Dmb,

So while you chastise others for deviating from a standard english dictionary 
definition, even for example when I cited resources addressing an expanded 
Buddhist definition of reification, you offer in your discourse on free will 
what you (dmb) says that Charlene says that James says that might find a point 
of agreement with what RMP says?  


Marsha




> 
> Dmb,
> 
> Does James's definition of free will conform to the the standard dictionary 
> definition?  If it does, why did we need all these quotes to explain it?
> 
> 
> Marsha
> 
> 
> 
> 
> On Jun 27, 2011, at 6:29 PM, david buchanan wrote:
> 
>> 
>> Charlene wrote: 
>> "...The pragmatic method includes directives for validating a belief, 
>> whereas the principle of pure experience includes directives for formulating 
>> the belief in experiential terms...He [James] calls on the principle of pure 
>> experience, for instance, to demonstrate that if activity is to have any 
>> meaning at all, it must be derived from 'some concrete kind of experience 
>> that can be definitely pointed out' (James, Essays in Radical Empiricism, 
>> 81). The first step in the investigation must be to seek 'the original type 
>> and model of what it means' in the stream of experience." (Charlene 
>> Seigfried in "William James's Radical Reconstruction of Philosophy", page 
>> 318.)
>> dmb comments:
>> Seigfried is explaining James and quoting James. And she is telling us that 
>> concrete experience - as opposed to abstract thought - is the only place to 
>> look for the meaning of our activity. To find out what words like freedom 
>> and causality mean, the first thing to do is return to the stream of 
>> experience to see what they are in the originally felt and lived experience. 
>> That is where our concepts and abstractions come from and that's where they 
>> are tried and tested. That's what our ideas are about; life as it's lived. 
>> 
>> 
>> Charlene wrote:
>> "James then develops his concrete description of human activity; 'But in 
>> this actual world or ours, as it is given, a part at least of activity comes 
>> with definite direction; it comes with desire and sense of goal; it comes 
>> complicated with resistances which it overcomes or succumbs to, and with the 
>> efforts which the feeling of resistance so often provokes; and it is in 
>> complex experiences like these that the notions of distinct agents, and of 
>> passivity as opposed to activity arise.

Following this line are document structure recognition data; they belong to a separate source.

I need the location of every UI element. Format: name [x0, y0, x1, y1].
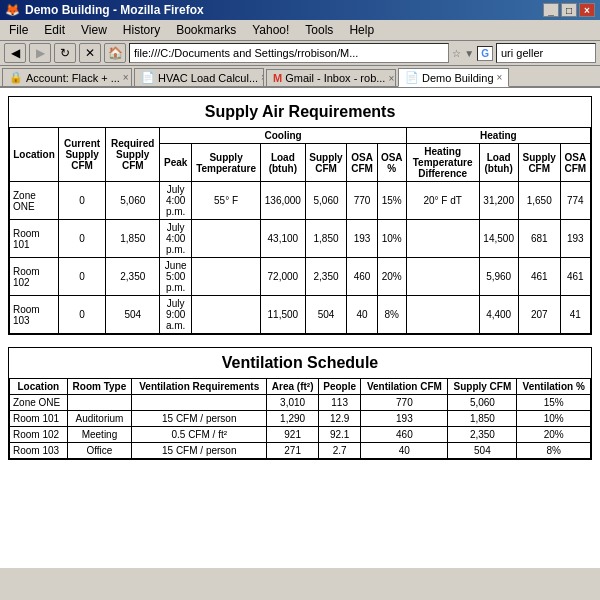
col-heat-temp-diff: Heating Temperature Difference [406, 144, 479, 182]
col-heat-osa-cfm: OSA CFM [560, 144, 590, 182]
supply-air-row: Room 102 0 2,350 June5:00 p.m. 72,000 2,… [10, 258, 591, 296]
tab-close-account[interactable]: × [123, 72, 129, 83]
tab-close-demo[interactable]: × [497, 72, 503, 83]
vent-people: 2.7 [319, 443, 361, 459]
tab-favicon-hvac: 📄 [141, 71, 155, 84]
col-required-supply: Required Supply CFM [106, 128, 160, 182]
vent-col-location: Location [10, 379, 68, 395]
tab-hvac[interactable]: 📄 HVAC Load Calcul... × [134, 68, 264, 86]
tab-gmail[interactable]: M Gmail - Inbox - rob... × [266, 69, 396, 86]
menu-bookmarks[interactable]: Bookmarks [172, 22, 240, 38]
sa-osa-pct: 20% [377, 258, 406, 296]
col-current-supply: Current Supply CFM [59, 128, 106, 182]
vent-row: Room 102 Meeting 0.5 CFM / ft² 921 92.1 … [10, 427, 591, 443]
menu-file[interactable]: File [5, 22, 32, 38]
sa-heat-osa-cfm: 774 [560, 182, 590, 220]
vent-req: 15 CFM / person [132, 411, 267, 427]
sa-current-supply: 0 [59, 182, 106, 220]
tab-label-account: Account: Flack + ... [26, 72, 120, 84]
vent-supply-cfm: 2,350 [448, 427, 517, 443]
sa-required-supply: 5,060 [106, 182, 160, 220]
vent-supply-cfm: 1,850 [448, 411, 517, 427]
vent-cfm: 193 [361, 411, 448, 427]
stop-button[interactable]: ✕ [79, 43, 101, 63]
home-button[interactable]: 🏠 [104, 43, 126, 63]
minimize-button[interactable]: _ [543, 3, 559, 17]
vent-row: Room 103 Office 15 CFM / person 271 2.7 … [10, 443, 591, 459]
vent-req [132, 395, 267, 411]
sa-location: Room 102 [10, 258, 59, 296]
vent-cfm: 770 [361, 395, 448, 411]
sa-peak-month: June5:00 p.m. [160, 258, 192, 296]
sa-supply-temp [191, 220, 260, 258]
tab-label-gmail: Gmail - Inbox - rob... [285, 72, 385, 84]
content-area: Supply Air Requirements Location Current… [0, 88, 600, 568]
vent-room-type [67, 395, 132, 411]
vent-location: Room 101 [10, 411, 68, 427]
search-input[interactable] [496, 43, 596, 63]
vent-location: Zone ONE [10, 395, 68, 411]
menu-view[interactable]: View [77, 22, 111, 38]
sa-osa-cfm: 40 [347, 296, 377, 334]
sa-supply-cfm: 2,350 [305, 258, 347, 296]
tab-close-gmail[interactable]: × [388, 73, 394, 84]
ventilation-table: Location Room Type Ventilation Requireme… [9, 378, 591, 459]
vent-col-vent-pct: Ventilation % [517, 379, 591, 395]
sa-heat-load-btuh: 4,400 [479, 296, 518, 334]
maximize-button[interactable]: □ [561, 3, 577, 17]
sa-load-btuh: 72,000 [261, 258, 305, 296]
refresh-button[interactable]: ↻ [54, 43, 76, 63]
sa-heat-supply-cfm: 207 [518, 296, 560, 334]
sa-location: Zone ONE [10, 182, 59, 220]
vent-pct: 15% [517, 395, 591, 411]
menu-yahoo[interactable]: Yahoo! [248, 22, 293, 38]
col-heat-load: Load (btuh) [479, 144, 518, 182]
sa-heat-supply-cfm: 1,650 [518, 182, 560, 220]
google-logo: G [477, 46, 493, 61]
tab-label-hvac: HVAC Load Calcul... [158, 72, 258, 84]
forward-button[interactable]: ▶ [29, 43, 51, 63]
heating-header: Heating [406, 128, 590, 144]
sa-heat-osa-cfm: 193 [560, 220, 590, 258]
tab-account[interactable]: 🔒 Account: Flack + ... × [2, 68, 132, 86]
supply-air-row: Room 103 0 504 July9:00 a.m. 11,500 504 … [10, 296, 591, 334]
back-button[interactable]: ◀ [4, 43, 26, 63]
col-peak: Peak [160, 144, 192, 182]
sa-location: Room 101 [10, 220, 59, 258]
menu-history[interactable]: History [119, 22, 164, 38]
vent-col-vent-cfm: Ventilation CFM [361, 379, 448, 395]
col-heat-supply-cfm: Supply CFM [518, 144, 560, 182]
vent-people: 113 [319, 395, 361, 411]
close-button[interactable]: × [579, 3, 595, 17]
address-bar[interactable] [129, 43, 449, 63]
menu-tools[interactable]: Tools [301, 22, 337, 38]
tabs-bar: 🔒 Account: Flack + ... × 📄 HVAC Load Cal… [0, 66, 600, 88]
browser-icon: 🦊 [5, 3, 20, 17]
vent-cfm: 40 [361, 443, 448, 459]
vent-room-type: Auditorium [67, 411, 132, 427]
vent-pct: 8% [517, 443, 591, 459]
col-load-btuh: Load (btuh) [261, 144, 305, 182]
vent-people: 92.1 [319, 427, 361, 443]
sa-supply-cfm: 504 [305, 296, 347, 334]
menu-help[interactable]: Help [345, 22, 378, 38]
supply-air-section: Supply Air Requirements Location Current… [8, 96, 592, 335]
sa-peak-month: July4:00 p.m. [160, 182, 192, 220]
star-icon: ☆ [452, 48, 461, 59]
title-bar-left: 🦊 Demo Building - Mozilla Firefox [5, 3, 204, 17]
vent-area: 921 [267, 427, 319, 443]
tab-close-hvac[interactable]: × [261, 72, 264, 83]
col-location: Location [10, 128, 59, 182]
supply-air-row: Zone ONE 0 5,060 July4:00 p.m. 55° F 136… [10, 182, 591, 220]
vent-pct: 10% [517, 411, 591, 427]
vent-room-type: Office [67, 443, 132, 459]
menu-edit[interactable]: Edit [40, 22, 69, 38]
sa-load-btuh: 43,100 [261, 220, 305, 258]
tab-demo[interactable]: 📄 Demo Building × [398, 68, 509, 87]
vent-room-type: Meeting [67, 427, 132, 443]
sa-heat-osa-cfm: 41 [560, 296, 590, 334]
sa-load-btuh: 136,000 [261, 182, 305, 220]
sa-heat-temp-diff: 20° F dT [406, 182, 479, 220]
vent-req: 15 CFM / person [132, 443, 267, 459]
vent-area: 1,290 [267, 411, 319, 427]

Here also the notion of causal 
>> activity comes to birth. (ERE, 81-2) James culls from experience original 
>> models for understanding not only action, but causality and freedom.    

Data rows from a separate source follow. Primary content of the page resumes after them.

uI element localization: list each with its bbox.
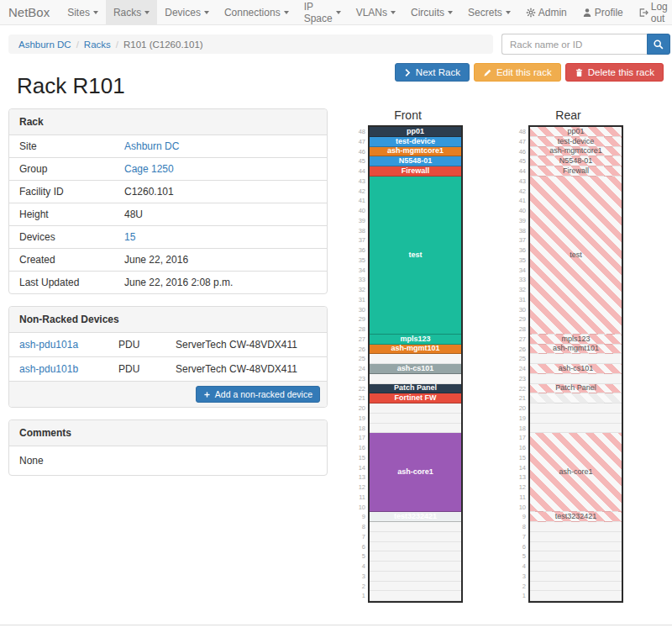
site-link[interactable]: Ashburn DC — [124, 140, 179, 152]
rack-unit-device-rear[interactable]: Firewall — [530, 166, 622, 177]
rack-unit-device[interactable]: Firewall — [370, 166, 461, 177]
rack-unit-device[interactable]: Fortinet FW — [370, 393, 461, 404]
page-title: Rack R101 — [17, 73, 125, 99]
nav-item-admin[interactable]: Admin — [518, 0, 575, 24]
rack-unit-device-rear[interactable]: test — [530, 177, 622, 335]
unit-number: 14 — [353, 463, 365, 473]
rack-unit-device-rear[interactable]: pp01 — [530, 127, 622, 137]
breadcrumb-racks-link[interactable]: Racks — [84, 40, 111, 50]
search-button[interactable] — [647, 34, 670, 55]
unit-number: 27 — [513, 335, 526, 345]
breadcrumb-current: R101 (C1260.101) — [123, 40, 203, 50]
nav-item-circuits[interactable]: Circuits — [403, 0, 460, 24]
trash-icon — [575, 68, 584, 77]
add-non-racked-device-button[interactable]: Add a non-racked device — [196, 386, 320, 403]
rack-unit-empty — [530, 374, 622, 384]
next-rack-button[interactable]: Next Rack — [395, 63, 470, 82]
rack-unit-device-rear[interactable]: test-device — [530, 137, 622, 147]
unit-number: 8 — [513, 522, 526, 532]
unit-number: 32 — [353, 285, 365, 295]
rack-unit-device[interactable]: ash-cs101 — [370, 364, 461, 374]
rack-unit-device[interactable]: Patch Panel — [370, 384, 461, 394]
delete-rack-button[interactable]: Delete this rack — [565, 63, 664, 82]
rack-unit-device[interactable]: test — [370, 177, 461, 335]
unit-number: 10 — [513, 503, 526, 513]
rack-unit-device[interactable]: ash-mgmtcore1 — [370, 147, 461, 157]
nav-item-devices[interactable]: Devices — [157, 0, 217, 24]
non-racked-devices-panel: Non-Racked Devices ash-pdu101a PDU Serve… — [8, 306, 328, 408]
unit-number: 35 — [353, 256, 365, 266]
device-link[interactable]: ash-pdu101b — [19, 363, 118, 375]
rear-elevation-title: Rear — [555, 108, 580, 122]
front-rack-units: pp01test-deviceash-mgmtcore1N5548-01Fire… — [368, 125, 463, 603]
unit-number: 36 — [513, 245, 526, 256]
rack-unit-device[interactable]: pp01 — [370, 127, 461, 137]
nav-item-sites[interactable]: Sites — [60, 0, 106, 24]
rack-unit-device[interactable]: mpls123 — [370, 335, 461, 345]
unit-number: 10 — [353, 503, 365, 513]
rack-unit-device-rear[interactable] — [530, 393, 622, 404]
unit-number: 11 — [513, 493, 526, 503]
unit-number: 21 — [513, 393, 526, 404]
comments-title: Comments — [9, 420, 327, 446]
rack-unit-device[interactable]: ash-core1 — [370, 433, 461, 512]
edit-rack-button[interactable]: Edit this rack — [474, 63, 561, 82]
last-updated-value: June 22, 2016 2:08 p.m. — [124, 277, 233, 288]
rack-unit-empty — [530, 522, 622, 532]
front-elevation: Front 4847464544434241403938373635343332… — [353, 108, 463, 603]
rack-unit-device[interactable]: ash-mgmt101 — [370, 345, 461, 355]
unit-number: 5 — [513, 551, 526, 562]
search-input[interactable] — [501, 34, 647, 55]
rack-unit-device-rear[interactable]: ash-cs101 — [530, 364, 622, 374]
unit-number: 42 — [513, 187, 526, 197]
unit-number: 14 — [513, 463, 526, 473]
rack-unit-device-rear[interactable]: N5548-01 — [530, 156, 622, 166]
chevron-down-icon — [284, 11, 289, 14]
rack-panel-title: Rack — [9, 109, 327, 135]
rack-unit-empty — [370, 582, 461, 592]
nav-item-profile[interactable]: Profile — [575, 0, 631, 24]
breadcrumb-site-link[interactable]: Ashburn DC — [18, 40, 71, 50]
unit-number: 37 — [353, 235, 365, 245]
nav-item-vlans[interactable]: VLANs — [349, 0, 403, 24]
rack-unit-device[interactable]: test-device — [370, 137, 461, 147]
rack-unit-device[interactable]: N5548-01 — [370, 156, 461, 166]
nav-item-connections[interactable]: Connections — [217, 0, 297, 24]
unit-number: 2 — [513, 582, 526, 592]
unit-number: 5 — [353, 551, 365, 562]
unit-number: 43 — [513, 177, 526, 187]
rack-unit-empty — [370, 591, 461, 601]
unit-number: 45 — [513, 156, 526, 166]
attr-row-group: GroupCage 1250 — [9, 157, 327, 180]
rack-unit-device-rear[interactable]: ash-core1 — [530, 433, 622, 512]
unit-number: 46 — [513, 147, 526, 157]
breadcrumb: Ashburn DC / Racks / R101 (C1260.101) — [8, 34, 493, 54]
nav-item-secrets[interactable]: Secrets — [460, 0, 518, 24]
unit-number: 44 — [353, 166, 365, 177]
rack-unit-device[interactable]: test3232421 — [370, 512, 461, 522]
rack-unit-device-rear[interactable]: mpls123 — [530, 335, 622, 345]
devices-count-link[interactable]: 15 — [124, 231, 135, 243]
front-unit-numbers: 4847464544434241403938373635343332313029… — [353, 125, 368, 603]
brand[interactable]: NetBox — [0, 0, 60, 24]
unit-number: 40 — [353, 206, 365, 216]
rack-unit-device-rear[interactable]: test3232421 — [530, 512, 622, 522]
device-link[interactable]: ash-pdu101a — [19, 339, 118, 351]
rack-unit-empty — [370, 532, 461, 542]
unit-number: 12 — [513, 483, 526, 493]
rack-unit-device-rear[interactable]: Patch Panel — [530, 384, 622, 394]
rack-unit-device-rear[interactable]: ash-mgmtcore1 — [530, 147, 622, 157]
nav-item-logout[interactable]: Log out — [631, 0, 672, 24]
unit-number: 1 — [513, 591, 526, 601]
rack-unit-empty — [530, 582, 622, 592]
unit-number: 18 — [353, 424, 365, 434]
nav-item-racks[interactable]: Racks — [106, 0, 157, 24]
chevron-down-icon — [144, 11, 150, 14]
nav-item-ip-space[interactable]: IP Space — [297, 0, 349, 24]
unit-number: 7 — [353, 532, 365, 542]
group-link[interactable]: Cage 1250 — [124, 163, 174, 175]
user-icon — [582, 8, 592, 18]
unit-number: 28 — [353, 324, 365, 335]
rack-unit-device-rear[interactable]: ash-mgmt101 — [530, 345, 622, 355]
attr-row-last-updated: Last UpdatedJune 22, 2016 2:08 p.m. — [9, 271, 327, 293]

>> ...He goes into detail about the 'ultimate Qualiia' of 'these experiences of 
>> process, obstruction,, striving, strain, or release' and concludes that we 
>> cannot conceive of it as lived through except 'in the dramatic shape of 
>> something sustaining a felt purpose against felt obstacles, and overcoming 
>> or being overcome'."  (
 Cha
>> rlene Seigfried in "William James's Radical Reconstruction of Philosophy", 
>> page 319.) 
>> 
>> dmb says:
>> Here Seigfried makes good use of James's literary talents. The man really 
>> knew how to choose the right words to express a kind of phenomenology of 
>> causality and freedom. In other words, he's carefully describing what it's 
>> like to feel the push and pull of the immediate flux of life, the perceptual 
>> flow, or as Pirsig calls it, direct everyday experience and the primary 
>> empirical reality. Notice what James says right off the top? "This actual 
>> world of ours comes with a definite sense of direction; it comes with desire 
>> and sense of goal," he says. Doesn't that sound a lot like the dim 
>> apprehension that leads us on, as Whitehead is quoted in Lila? I think so. 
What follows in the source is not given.